Provided records Block Start

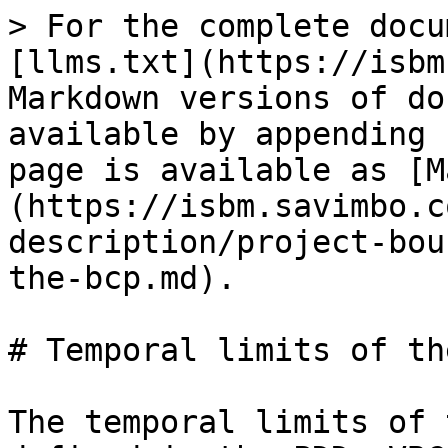
> For the complete docu
[llms.txt](https://isbm
Markdown versions of do
available by appending 
page is available as [M
(https://isbm.savimbo.c
description/project-bou
the-bcp.md).

# Temporal limits of th
The temporal limits of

Provided records Block End

Required action
Return all the data above as written, leaving out only the pictures.

Answer to this task
> For the complete docu
[llms.txt](https://isbm
Markdown versions of do
available by appending 
page is available as [M
(https://isbm.savimbo.c
description/project-bou
the-bcp.md).

# Temporal limits of th
The temporal limits of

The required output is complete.